From the line containing "scaling AI. Development teams have to write" to the end of the records, print every line exactly, both ends included, and leave out the pictures.
══ Given entries ══
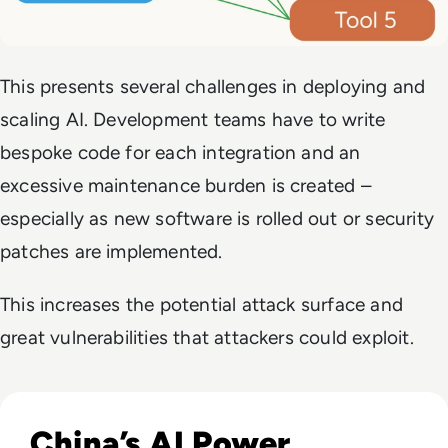
This presents several challenges in deploying and
scaling AI. Development teams have to write
bespoke code for each integration and an
excessive maintenance burden is created –
especially as new software is rolled out or security
patches are implemented.
This increases the potential attack surface and
great vulnerabilities that attackers could exploit.
Read The AI Industry in China: Growth, Regulation, and Gl
China’s AI Power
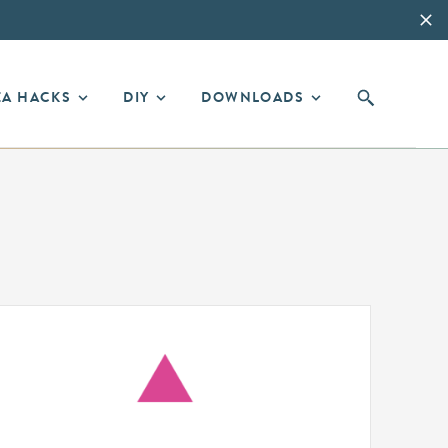
EA HACKS
DIY
DOWNLOADS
═══
(Your solution)
scaling AI. Development teams have to write
bespoke code for each integration and an
excessive maintenance burden is created –
especially as new software is rolled out or security
patches are implemented.
This increases the potential attack surface and
great vulnerabilities that attackers could exploit.
Read The AI Industry in China: Growth, Regulation, and Gl
China’s AI Power
EA HACKS
DIY
DOWNLOADS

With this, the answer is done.